Au total, 15 des 21 villages que nous avons pu visiter, sous escorte militaire, sont totalement vides. Aucune présence humaine, même pas une bête. Après trois heures et demi de route, nous arrivons au croisement Tanango, et Paul notre chauffeur explique : « Ici, c'est l'un des passages de la LRA. Cette voie mène en RDC et l'autre là-bas au Soudan du Sud. »

Au village Nguili Nguili par exemple, situé à 12 kilomètres d'Obo, la ville où sont basées les forces spéciales américaines pour traquer Joseph Kony, le chef de la LRA, les stigmates du passage de ce groupe rebelle sont encore visibles. On y voit encore les piquets des maisons et greniers calcinés et noircis par le feu, des maisons abandonnées et délabrées par les intempéries. Les chants d'oiseaux et les bruits des feuilles mortes représentent la seule ambiance qui reste encore de ces villages. Il y règne un silence de cimetière.

Le bruit du grincement de la porte d'une des maisons abandonnées que nous avons essayé d'ouvrir a produit un bruit similaire à celui de la porte d'un vieux château du 18e siècle. « Les éléments de la LRA sont là », raconte Jean un paysan du village Maboussou, en dirigeant son index vers la brousse.

Maboussou est l'un des villages les plus attaqués dans la zone.

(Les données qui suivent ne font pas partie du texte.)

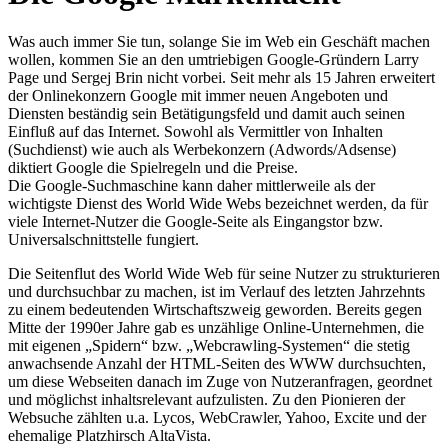
Was auch immer Sie tun, solange Sie im Web ein Geschäft machen
wollen, kommen Sie an den umtriebigen Google-Gründern Larry
Page und Sergej Brin nicht vorbei. Seit mehr als 15 Jahren erweitert
der Onlinekonzern Google mit immer neuen Angeboten und
Diensten beständig sein Betätigungsfeld und damit auch seinen
Einfluß auf das Internet. Sowohl als Vermittler von Inhalten
(Suchdienst) wie auch als Werbekonzern (Adwords/Adsense)
diktiert Google die Spielregeln und die Preise.
Die Google-Suchmaschine kann daher mittlerweile als der
wichtigste Dienst des World Wide Webs bezeichnet werden, da für
viele Internet-Nutzer die Google-Seite als Eingangstor bzw.
Universalschnittstelle fungiert.
Die Seitenflut des World Wide Web für seine Nutzer zu strukturieren
und durchsuchbar zu machen, ist im Verlauf des letzten Jahrzehnts
zu einem bedeutenden Wirtschaftszweig geworden. Bereits gegen
Mitte der 1990er Jahre gab es unzählige Online-Unternehmen, die
mit eigenen „Spidern“ bzw. „Webcrawling-Systemen“ die stetig
anwachsende Anzahl der HTML-Seiten des WWW durchsuchten,
um diese Webseiten danach im Zuge von Nutzeranfragen, geordnet
und möglichst inhaltsrelevant aufzulisten. Zu den Pionieren der
Websuche zählten u.a. Lycos, WebCrawler, Yahoo, Excite und der
ehemalige Platzhirsch AltaVista.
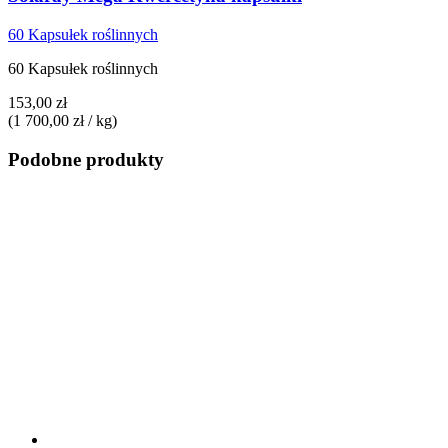
60 Kapsułek roślinnych
60 Kapsułek roślinnych
153,00 zł
(1 700,00 zł / kg)
Podobne produkty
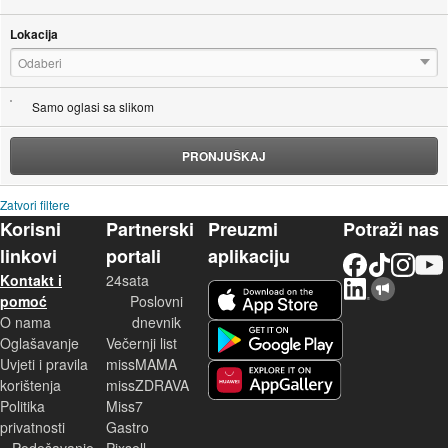
Lokacija
Odaberi
Samo oglasi sa slikom
PRONJUŠKAJ
Zatvori filtere
Korisni
Partnerski
Preuzmi
Potraži nas
linkovi
portali
aplikaciju
Facebook
TikTok
Instagram
YouTu
Kontakt i
24sata
LinkedIn
Njuškalo blog
iOS aplikacija
pomoć
Poslovni
O nama
dnevnik
Android aplikacija
Oglašavanje
Večernji list
Uvjeti i pravila
missMAMA
korištenja
missZDRAVA
Huawei aplikacija
Politika
Miss7
privatnosti
Gastro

Marius fait partie des rares paysans de ce village attaqué trois fois déjà par les «Tongo-Tongo» comme on appelle les éléments de la LRA ici, à avoir fait le difficile choix de rester chez eux. «La plupart des habitants sont déjà partis à Zemio ou Mboki. Moi, j'ai décidé de rester ici avec ma famille. Le jour, nous sommes dans le village et, la nuit, nous dormons dans la brousse », explique t-il.

Les attaques de la LRA dans la zone ont semé la désolation et laissé des villages entiers sans vie. Sur cette longue route de 1300 kilomètres qui traverse la savane boisée, nous n'avons rencontré aucune moto, aucun vélo à l'image de la terreur qui règne dans cette partie de la RCA. Au fur et à mesure que nous avançons, nous apercevons une fumée de poussière derrière nos deux véhicules.

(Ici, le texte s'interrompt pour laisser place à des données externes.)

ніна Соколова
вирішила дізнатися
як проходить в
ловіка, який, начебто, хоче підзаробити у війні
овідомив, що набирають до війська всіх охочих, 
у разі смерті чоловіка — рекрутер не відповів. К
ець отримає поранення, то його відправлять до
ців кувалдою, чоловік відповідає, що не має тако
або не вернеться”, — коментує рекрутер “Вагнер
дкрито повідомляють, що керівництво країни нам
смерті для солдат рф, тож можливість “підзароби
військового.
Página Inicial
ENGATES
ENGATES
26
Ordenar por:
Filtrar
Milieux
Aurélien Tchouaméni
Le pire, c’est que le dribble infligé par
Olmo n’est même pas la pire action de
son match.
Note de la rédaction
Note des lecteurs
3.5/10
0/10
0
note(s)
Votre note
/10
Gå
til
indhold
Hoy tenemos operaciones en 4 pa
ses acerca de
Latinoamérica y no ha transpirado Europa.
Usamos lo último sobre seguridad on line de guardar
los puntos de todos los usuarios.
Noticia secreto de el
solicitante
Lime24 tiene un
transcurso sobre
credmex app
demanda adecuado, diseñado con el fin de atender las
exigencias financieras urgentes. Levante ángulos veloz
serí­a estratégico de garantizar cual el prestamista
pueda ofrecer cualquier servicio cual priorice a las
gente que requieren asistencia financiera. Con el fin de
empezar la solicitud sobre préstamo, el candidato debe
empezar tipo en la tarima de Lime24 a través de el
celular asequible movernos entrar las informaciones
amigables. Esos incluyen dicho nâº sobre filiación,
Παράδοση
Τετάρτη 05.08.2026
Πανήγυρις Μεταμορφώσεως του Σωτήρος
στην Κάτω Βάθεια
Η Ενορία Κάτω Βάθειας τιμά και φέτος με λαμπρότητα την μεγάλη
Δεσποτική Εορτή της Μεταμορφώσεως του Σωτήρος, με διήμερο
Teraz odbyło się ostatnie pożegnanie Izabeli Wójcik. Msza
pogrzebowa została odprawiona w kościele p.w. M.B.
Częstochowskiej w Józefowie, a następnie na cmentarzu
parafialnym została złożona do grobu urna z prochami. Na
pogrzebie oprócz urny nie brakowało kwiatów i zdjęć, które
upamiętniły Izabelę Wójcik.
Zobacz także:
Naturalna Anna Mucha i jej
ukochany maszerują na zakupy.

Des véhicules du HCR pendant la traversée du bac Kadjema situé entre Zemio et Mboki en RCA.

Un jour avant ce périlleux voyage, Pierre et Raphaël, deux jeunes rescapés de la LRA, m'avaient raconté leur histoire. Tous les deux ont été enlevés une nuit du 6 mars 2008 lors de l'attaque de la ville d'Obo. Ils ont passé plus d'un an avec la LRA, avant de pouvoir s'échapper à l'occasion d'une attaque contre l'armée congolaise.

«Je me suis retrouvé en RDC dans un groupe dirigé par un commandant de Joseph Kony. Là-bas, on m'a forcé ainsi que deux autres jeunes comme moi, à tuer à coups de bâton 15 prisonniers de l'armée congolaise», raconte Pierre le visage luisant de sueur et visiblement plein d'amertume. «Je n'ai jamais pensé pouvoir faire des choses aussi graves dans ma vie», regrette-t-il.

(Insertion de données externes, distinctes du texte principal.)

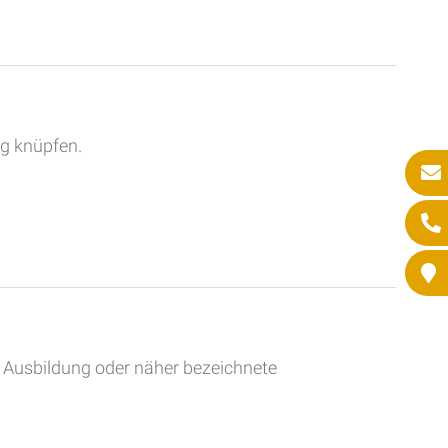
ag knüpfen.
e Ausbildung oder näher bezeichnete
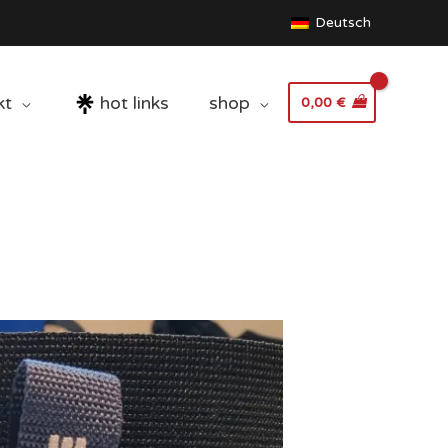
Deutsch
kt
hot links
shop
0,00
€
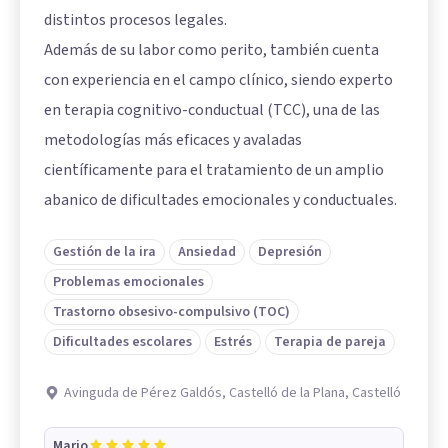
distintos procesos legales.
Además de su labor como perito, también cuenta
con experiencia en el campo clínico, siendo experto
en terapia cognitivo-conductual (TCC), una de las
metodologías más eficaces y avaladas
científicamente para el tratamiento de un amplio
abanico de dificultades emocionales y conductuales.
Gestión de la ira
Ansiedad
Depresión
Problemas emocionales
Trastorno obsesivo-compulsivo (TOC)
Dificultades escolares
Estrés
Terapia de pareja
Avinguda de Pérez Galdós, Castelló de la Plana, Castelló
Mario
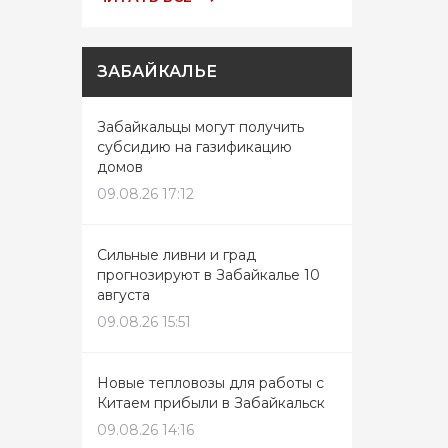
ЗАБАЙКАЛЬЕ
Забайкальцы могут получить
субсидию на газификацию
домов
09.08.26 17:12
Сильные ливни и град
прогнозируют в Забайкалье 10
августа
09.08.26 15:51
Новые тепловозы для работы с
Китаем прибыли в Забайкальск
09.08.26 14:16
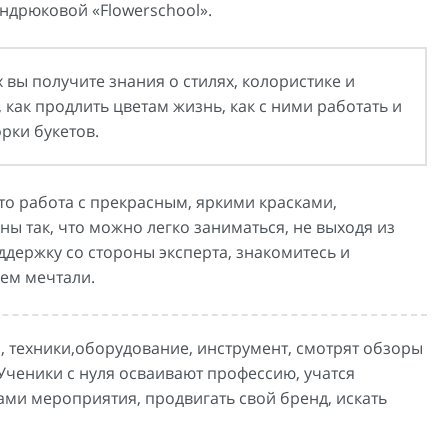
ндрюковой «Flowerschool».
вы получите знания о стилях, колористике и
как продлить цветам жизнь, как с ними работать и
рки букетов.
то работа с прекрасным, яркими красками,
ы так, что можно легко заниматься, не выходя из
ддержку со стороны эксперта, знакомитесь и
ем мечтали.
о, техники,оборудование, инструмент, смотрят обзоры
Ученики с нуля осваивают профессию, учатся
ми мероприятия, продвигать свой бренд, искать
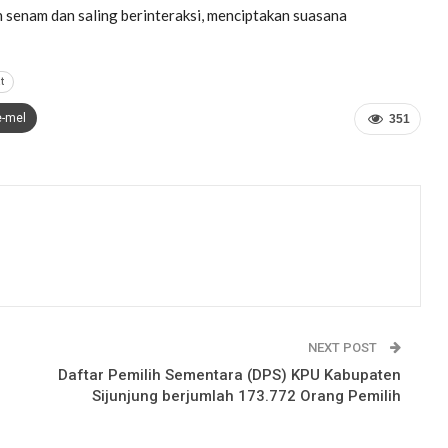
n senam dan saling berinteraksi, menciptakan suasana
t
e-mel
351
NEXT POST
Daftar Pemilih Sementara (DPS) KPU Kabupaten
Sijunjung berjumlah 173.772 Orang Pemilih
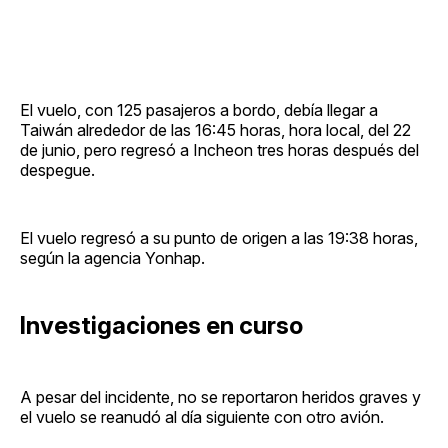
El vuelo, con 125 pasajeros a bordo, debía llegar a
Taiwán alrededor de las 16:45 horas, hora local, del 22
de junio, pero regresó a Incheon tres horas después del
despegue.
El vuelo regresó a su punto de origen a las 19:38 horas,
según la agencia Yonhap.
Investigaciones en curso
A pesar del incidente, no se reportaron heridos graves y
el vuelo se reanudó al día siguiente con otro avión.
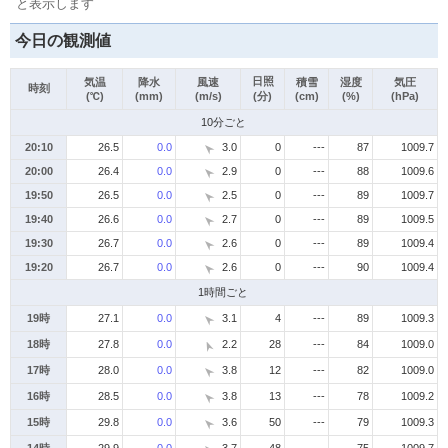
と表示します
今日の観測値
日照
気温
降水
風速
積雪
湿度
気圧
時刻
(℃)
(mm)
(m/s)
(分)
(cm)
(%)
(hPa)
10分ごと
20:10
26.5
0.0
3.0
0
---
87
1009.7
20:00
26.4
0.0
2.9
0
---
88
1009.6
19:50
26.5
0.0
2.5
0
---
89
1009.7
19:40
26.6
0.0
2.7
0
---
89
1009.5
19:30
26.7
0.0
2.6
0
---
89
1009.4
19:20
26.7
0.0
2.6
0
---
90
1009.4
1時間ごと
19時
27.1
0.0
3.1
4
---
89
1009.3
18時
27.8
0.0
2.2
28
---
84
1009.0
17時
28.0
0.0
3.8
12
---
82
1009.0
16時
28.5
0.0
3.8
13
---
78
1009.2
15時
29.8
0.0
3.6
50
---
79
1009.3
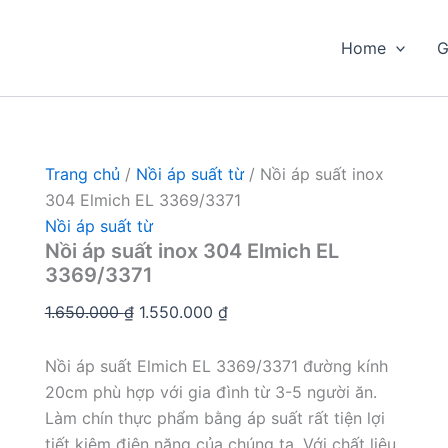
Home
G
Trang chủ
/
Nồi áp suất từ
/ Nồi áp suất inox
304 Elmich EL 3369/3371
Nồi áp suất từ
Nồi áp suất inox 304 Elmich EL
3369/3371
Giá
Giá
1.650.000
₫
1.550.000
₫
gốc
hiện
là:
tại
Nồi áp suất Elmich EL 3369/3371 đường kính
1.650.000 ₫.
là:
20cm phù hợp với gia đình từ 3-5 người ăn.
1.550.000 ₫.
Làm chín thực phẩm bằng áp suất rất tiện lợi
tiết kiệm điện năng của chúng ta. Với chất liệu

Raphaël lui, infirmier de son état, s'est retrouvé dans la base de Joseph Kony lui-même et il est devenu son médecin personnel. «Un jour, j'ai soigné une femme kidnappée comme moi et qui était très malade. Les éléments de Kony m'ont amené à lui et il a décidé que je devienne son médecin », raconte t-il.

Depuis lors, il a appris l'atcholi, une langue ougandaise, et il était souvent amené dans d'autres bases pour soigner des rebelles malades. « Nous attaquions des villages pour nous approvisionner et enlever d'autres personnes qui cultivaient des hectares de maïs, d'arachides et de patate pour nous- les femmes elles, servaient d'esclaves sexuelles», se remémore-t-il, le regard plongé dans le néant.

A l'évocation de ces deux récits quasi similaires à ceux des 409 rescapés de la LRA recensés par le HCR dans la zone, j'ai eu la chair de poule.

Les ruines du village Nguili-Nguili situé à 12 kilomètres de la ville d'Obo en RCA, après une attaque de la LRA.

Aujourd'hui, les populations du sud-est sont devenues presque otages dans leurs propres villages. Elles ne peuvent plus se déplacer au-delà de cinq kilomètres, excepté à Obo où la présence de l'armée ougandaise et des militaires américains permet aux paysans de cultiver leurs champs sur un rayon de 25 kilomètres.

Cette situation d'insécurité permanente a considérablement réduit les mécanismes habituels de survie des populations (activités agricoles, pêche et échanges commerciaux), les rendant extrêmement vulnérables. Mais celles-ci ont toutes quelque chose en commun : l'espoir que Joseph Kony soit arrêté.